# Aim of the task:
Verbatim repeat, images excluded. Give each entry again as written.

___ Available records ___

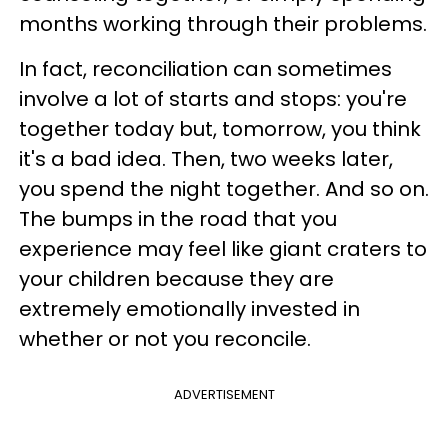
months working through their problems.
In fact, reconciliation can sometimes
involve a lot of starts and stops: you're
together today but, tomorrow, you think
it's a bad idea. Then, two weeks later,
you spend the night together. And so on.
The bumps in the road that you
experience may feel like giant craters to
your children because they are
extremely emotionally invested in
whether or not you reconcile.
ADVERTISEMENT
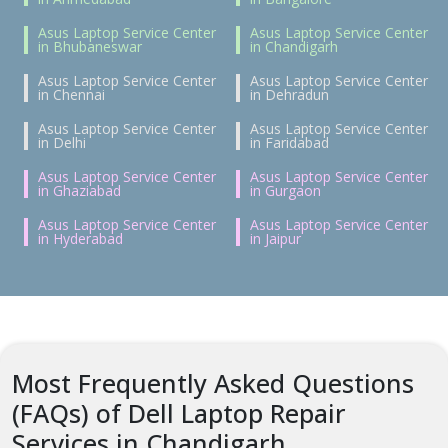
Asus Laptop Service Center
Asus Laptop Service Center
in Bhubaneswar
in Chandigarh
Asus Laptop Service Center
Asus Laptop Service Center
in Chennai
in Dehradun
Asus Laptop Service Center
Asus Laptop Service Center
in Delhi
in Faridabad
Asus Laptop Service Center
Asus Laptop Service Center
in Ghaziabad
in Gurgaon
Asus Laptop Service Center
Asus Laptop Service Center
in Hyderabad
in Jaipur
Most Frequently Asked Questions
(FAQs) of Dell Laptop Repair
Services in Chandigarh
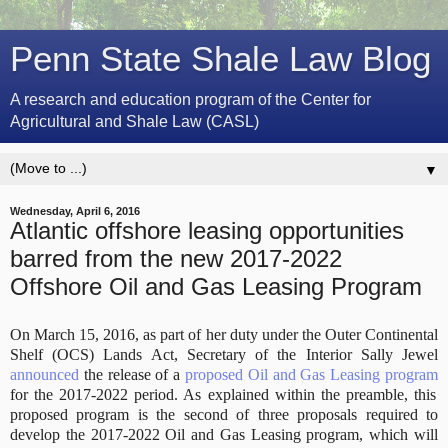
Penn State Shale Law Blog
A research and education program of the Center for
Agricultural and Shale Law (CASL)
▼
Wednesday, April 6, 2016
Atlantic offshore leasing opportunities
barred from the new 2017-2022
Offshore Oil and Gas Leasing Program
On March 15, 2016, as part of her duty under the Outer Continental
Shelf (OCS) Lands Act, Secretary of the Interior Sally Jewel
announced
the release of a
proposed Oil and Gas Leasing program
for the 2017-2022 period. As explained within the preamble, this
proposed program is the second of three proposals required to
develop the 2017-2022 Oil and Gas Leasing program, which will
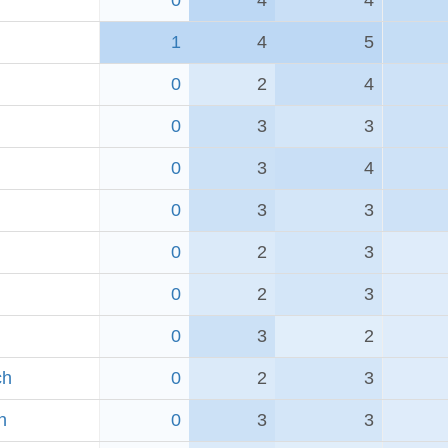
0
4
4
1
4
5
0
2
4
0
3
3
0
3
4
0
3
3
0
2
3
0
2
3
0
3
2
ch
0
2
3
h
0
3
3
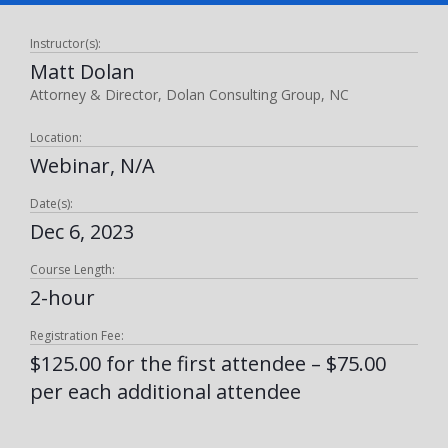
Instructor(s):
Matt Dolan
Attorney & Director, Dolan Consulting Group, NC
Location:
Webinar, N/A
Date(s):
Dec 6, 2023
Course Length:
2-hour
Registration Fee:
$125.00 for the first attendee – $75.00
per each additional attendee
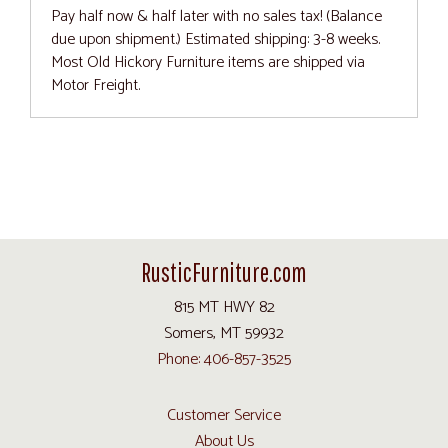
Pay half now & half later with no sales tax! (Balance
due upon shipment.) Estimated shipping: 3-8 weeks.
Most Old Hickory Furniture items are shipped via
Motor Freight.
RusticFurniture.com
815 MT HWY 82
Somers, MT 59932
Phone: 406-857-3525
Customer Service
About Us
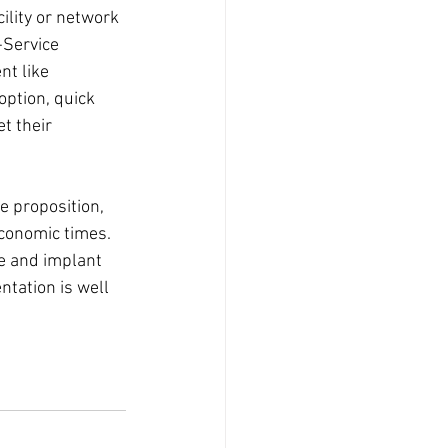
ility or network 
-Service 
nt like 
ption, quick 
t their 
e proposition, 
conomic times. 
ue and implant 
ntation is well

___

# Response for this exercise:
months working through their problems.
In fact, reconciliation can sometimes
involve a lot of starts and stops: you're
together today but, tomorrow, you think
it's a bad idea. Then, two weeks later,
you spend the night together. And so on.
The bumps in the road that you
experience may feel like giant craters to
your children because they are
extremely emotionally invested in
whether or not you reconcile.
ADVERTISEMENT
Asus Laptop Service Center
Asus Laptop Service Center
in Bhubaneswar
in Chandigarh
Asus Laptop Service Center
Asus Laptop Service Center
in Chennai
in Dehradun
Asus Laptop Service Center
Asus Laptop Service Center
in Delhi
in Faridabad
Asus Laptop Service Center
Asus Laptop Service Center
in Ghaziabad
in Gurgaon
Asus Laptop Service Center
Asus Laptop Service Center
in Hyderabad
in Jaipur
Most Frequently Asked Questions
(FAQs) of Dell Laptop Repair
Services in Chandigarh
Penn State Shale Law Blog
A research and education program of the Center for
Agricultural and Shale Law (CASL)
▼
Wednesday, April 6, 2016
Atlantic offshore leasing opportunities
barred from the new 2017-2022
Offshore Oil and Gas Leasing Program
On March 15, 2016, as part of her duty under the Outer Continental
Shelf (OCS) Lands Act, Secretary of the Interior Sally Jewel
announced
the release of a
proposed Oil and Gas Leasing program
for the 2017-2022 period. As explained within the preamble, this
proposed program is the second of three proposals required to
develop the 2017-2022 Oil and Gas Leasing program, which will
0
4
4
1
4
5
0
2
4
0
3
3
0
3
4
0
3
3
0
2
3
0
2
3
0
3
2
ch
0
2
3
h
0
3
3
Instructor(s):
Matt Dolan
Attorney & Director, Dolan Consulting Group, NC
Location:
Webinar, N/A
Date(s):
Dec 6, 2023
Course Length:
2-hour
Registration Fee:
$125.00 for the first attendee – $75.00
per each additional attendee
Pay half now & half later with no sales tax! (Balance
due upon shipment.) Estimated shipping: 3-8 weeks.
Most Old Hickory Furniture items are shipped via
Motor Freight.
RusticFurniture.com
815 MT HWY 82
Somers, MT 59932
Phone: 406-857-3525
Customer Service
About Us
ility or network 
-Service 
nt like 
ption, quick 
t their 
e proposition, 
conomic times. 
ue and implant 
ntation is well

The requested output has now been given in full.